Dalam menyanggah pandangan “pro-choice” ini, kita pertama-tama harus memfokuskan diri pada inti dari pilihan itu, yakni seorang anak. Dengan pendekatan dari sudut pandang ilmu pengetahuan murni, kita tahu bahwa saat pembuahan terjadi, seorang manusia yang baru dan unik tercipta. Kode genetik DNA membuktikan keunikan ini. (Jika tidak, mengapa kode DNA menjadi begitu penting dalam mengedintifikasi para kriminal?) Di samping itu, sejak dari saat pembuahan, sang anak terus bertumbuh dan berkembang; kemudian ia dilahirkan, tumbuh menjadi seorang remaja dan lalu menjadi seorang dewasa, dan pada akhirnya meninggal dunia. Namun demikian, patut diperhatikan bahwa sepanjang tahap-tahap itu ia adalah manusia yang sama yang dulu dikandung: segala yang kemudian “ditambahkan” adalah makanan, waktu dan semoga juga banyak kasih. Sebab itu, Gereja kita mengajarkan, “Dengan pembuahan sel telur mulailah hidup baru, yang bukan hidup ayah dan bukan hidup bunda, melainkan hidup makhluk baru, yang tumbuh sendiri. Tak pernah ia menjadi manusia jika ia tidak sudah manusia sejak semula” (Declaratio de abortu procurato, No. 12, 1974).

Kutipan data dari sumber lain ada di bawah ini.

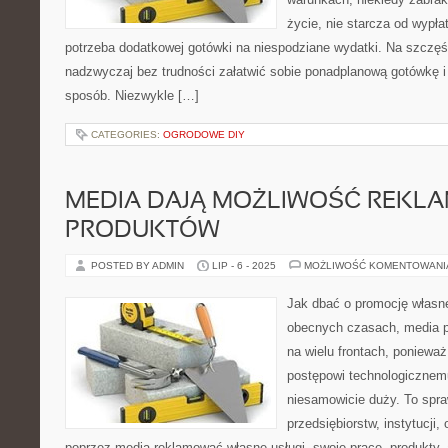
życie, nie starcza od wypł
potrzeba dodatkowej gotówki na niespodziane wydatki. Na szcz
nadzwyczaj bez trudności załatwić sobie ponadplanową gotówkę i 
sposób. Niezwykle […]
CATEGORIES:
OGRODOWE DIY
MEDIA DAJĄ MOŻLIWOŚĆ REKLA
PRODUKTÓW
POSTED BY ADMIN
LIP - 6 - 2025
MOŻLIWOŚĆ KOMENTOWAN
Jak dbać o promocję własn
obecnych czasach, media p
na wielu frontach, poniewa
postępowi technologicznem
niesamowicie duży. To spra
przedsiębiorstw, instytucji
poprzez media reklamować własne usługi, swoje prace, produkty, 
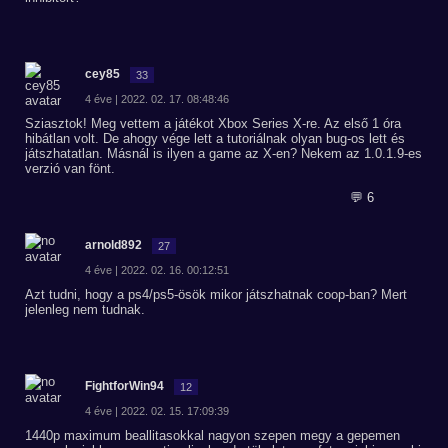
cey85
33
4 éve | 2022. 02. 17. 08:48:46
Sziasztok! Meg vettem a játékot Xbox Series X-re. Az első 1 óra
hibátlan volt. De ahogy vége lett a tutoriálnak olyan bug-os lett és
játszhatatlan. Másnál is ilyen a game az X-en? Nekem az 1.0.1.9-es
verzió van fönt.
💬 6
arnold892
27
4 éve | 2022. 02. 16. 00:12:51
Azt tudni, hogy a ps4/ps5-ösök mikor játszhatnak coop-ban? Mert
jelenleg nem tudnak.
FightforWin94
12
4 éve | 2022. 02. 15. 17:09:39
1440p maximum beallitasokkal nagyon szepen megy a gepemen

Bergerak melampaui pengetahuan ke tingkat iman, kita juga percaya bahwa Tuhan Yang Mahakuasa menciptakan dan menanamkan suatu jiwa yang unik dan abadi ke dalam tubuh. Jiwa ini - prinsip hidup rohani dalam manusia - adalah apa yang memberikan kepada tiap-tiap orang identitas sebagai diciptakan seturut gambar dan citra Allah (bdk Katekismus Gereja Katolik, No. 363-368). Bahkan jika terdapat keraguan apakah Tuhan menanamkan jiwa pada saat pembuahan atau keraguan apakah anak dalam kandungan adalah sungguh seorang manusia, maka “adalah dosa berat menempuh risiko pembunuhan” (Declaratio, No. 13). “Tak pernah ia menjadi manusia jika ia tidak sudah manusia sejak semula.”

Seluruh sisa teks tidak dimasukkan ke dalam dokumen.